I have a C++17 application that has multiple threads concurrently writing to a map of maps:
// global shared variable across threads
std::map<int, std::map<int, int>> the_map;
// many threads inserting different values for varying i and j
auto val = somewhat_expensive_f()
the_map[i][j] = val;
For this application, there are tens of thousands of unique (i,j) pairs and on the order of 2,000 map in the_map upon completion. I'm experimenting with running multiple threads running expensive computations that insert into this map of maps. Right now I'm using a std::map
which doesn't allow concurrent insertions.

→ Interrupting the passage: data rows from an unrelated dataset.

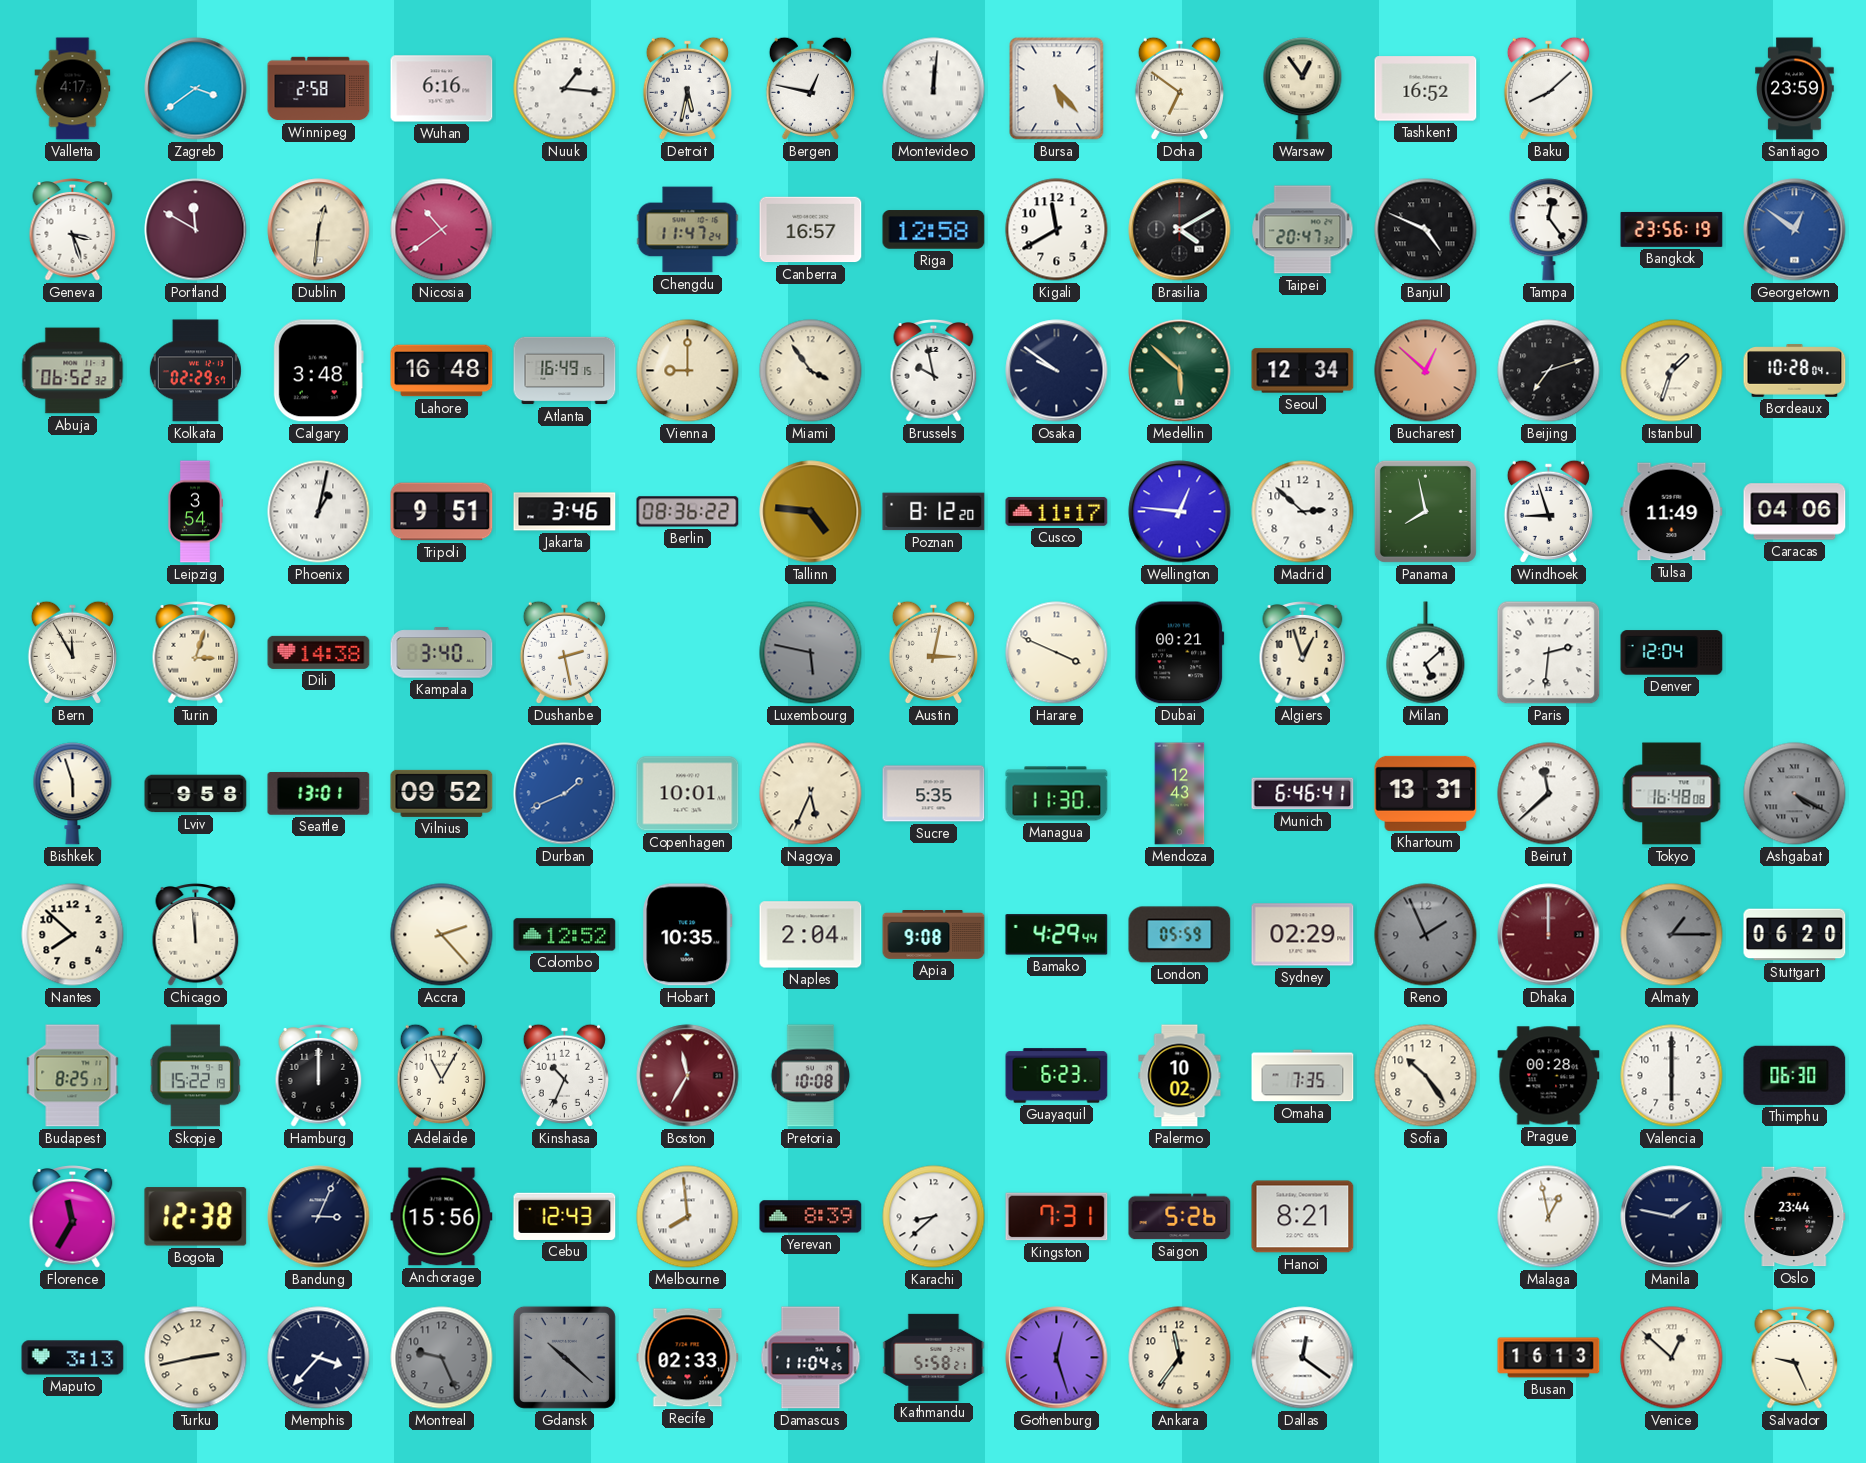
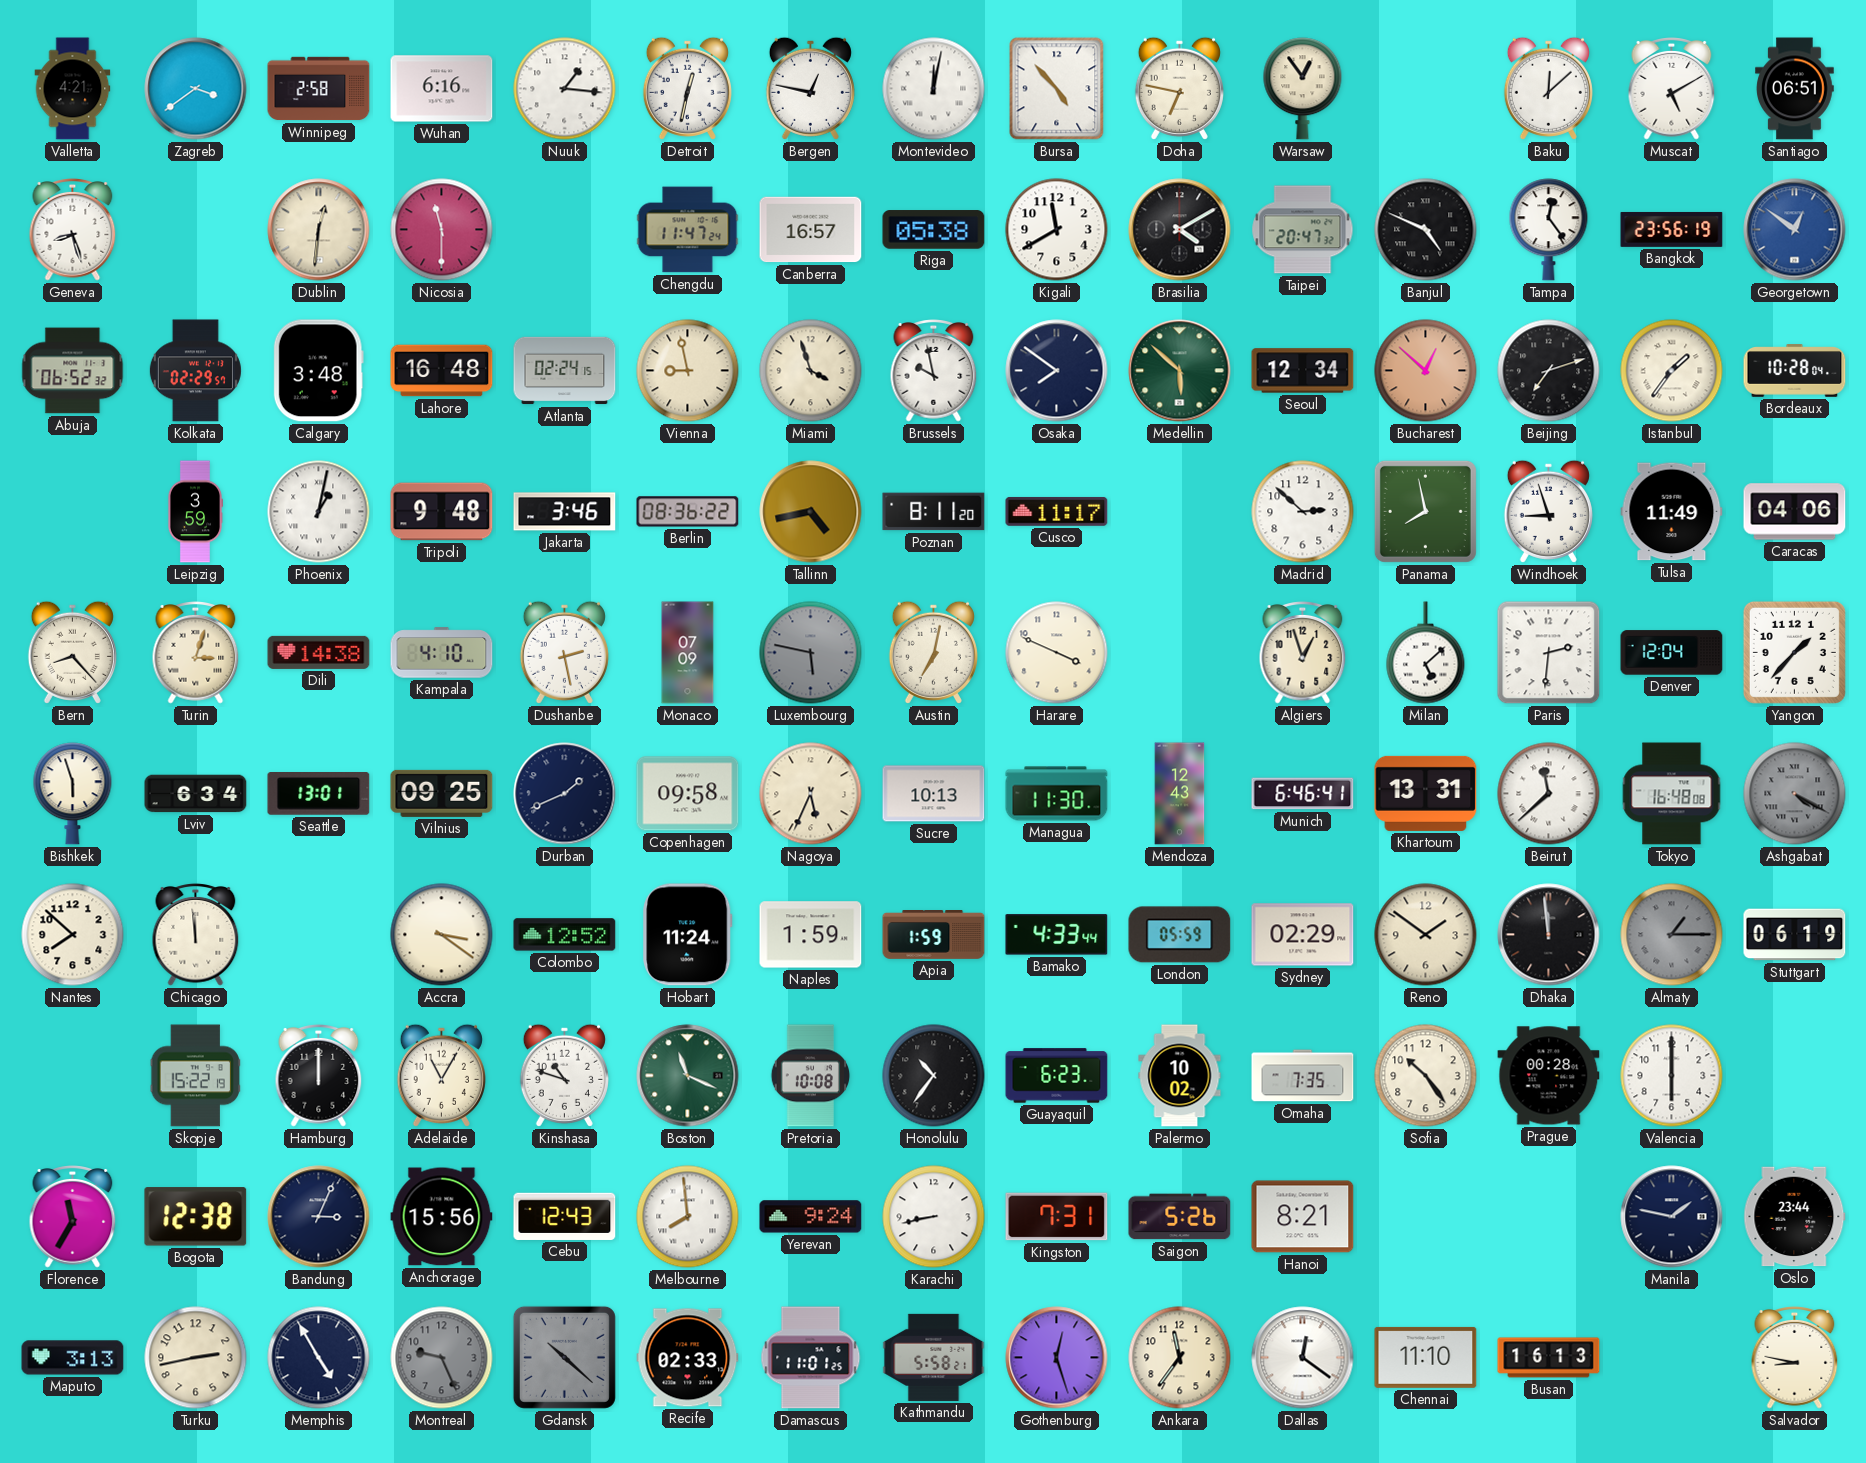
Valletta: 4:17 -> 4:21
Detroit: 5:32 -> 12:32
Montevideo: 12:01 -> 12:02
Bursa: 5:23 -> 4:53
Doha: 6:51 -> 6:47
Tashkent: 16:52 -> none
Baku: 8:08 -> 12:08
Muscat: none -> 5:10
Santiago: 23:59 -> 06:51
Geneva: 3:27 -> 8:27
Portland: 11:50 -> none
Nicosia: 10:39 -> 11:30
Riga: 12:58 -> 05:38
Atlanta: 16:49 -> 02:24
Vienna: 9:00 -> 8:58
Miami: 3:54 -> 3:57
Osaka: 9:51 -> 7:51
Istanbul: 1:33 -> 1:36
Leipzig: 3:54 -> 3:59
Tripoli: 9:51 -> 9:48
Tallinn: 4:46 -> 4:43
Poznan: 8:12 -> 8:11
Wellington: 12:46 -> none
Bern: 11:55 -> 8:23
Kampala: 3:40 -> 4:10
Monaco: none -> 07:09
Austin: 3:02 -> 7:02
Dubai: 00:21 -> none
Yangon: none -> 1:37
Lviv: 9:58 -> 6:34
Vilnius: 09:52 -> 09:25
Durban dial: blue -> navy
Copenhagen: 10:01 -> 09:58
Sucre: 5:35 -> 10:13
Accra: 2:23 -> 3:21
Hobart: 10:35 -> 11:24
Naples: 2:04 -> 1:59
Apia: 9:08 -> 1:59
Bamako: 4:29 -> 4:33
Reno: 1:56 -> 1:51
Reno dial: grey -> cream
Dhaka: 12:00 -> 11:59
Dhaka dial: burgundy -> black
Stuttgart: 06:20 -> 06:19
Budapest: 8:25 -> none
Kinshasa: 10:34 -> 10:48
Boston: 11:35 -> 11:19
Boston dial: burgundy -> green
Honolulu: none -> 10:36
Thimphu: 06:30 -> none
Yerevan: 8:39 -> 9:24
Karachi: 8:38 -> 8:43
Malaga: 12:58 -> none
Memphis: 3:37 -> 4:55
Damascus: 11:04 -> 11:01
Chennai: none -> 11:10
Venice: 12:52 -> none
Salvador: 9:26 -> 8:47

I wrapped the insertions with a std::lock_guard<std::mutex>
as a first cut, and of course that really slowed down the application and hamstrung the concurrency. My instinct is that I can either use some concurrent map of maps or fine-grained locking.
For the second approach, my instinct is to do some sort of array of locks that are indexed into using a hash of the (i,j) tuple. For example, lock_guard<mutex>(array_of_locks[hash((i<<32)|j) % array_sz])
could allow multiple locks to be shared across the thousands of sub-maps.
Question 1: Am I on the right track? Any feedback on this approach?
Question 2: With this approach, one concern I have is false sharing of adjacent mutexes in the array. I could pad them out to fill an entire cache line. Are there better approaches?
Another approach I could consider is to do some sort of inserting into thread-local maps and then combine them later in a master thread.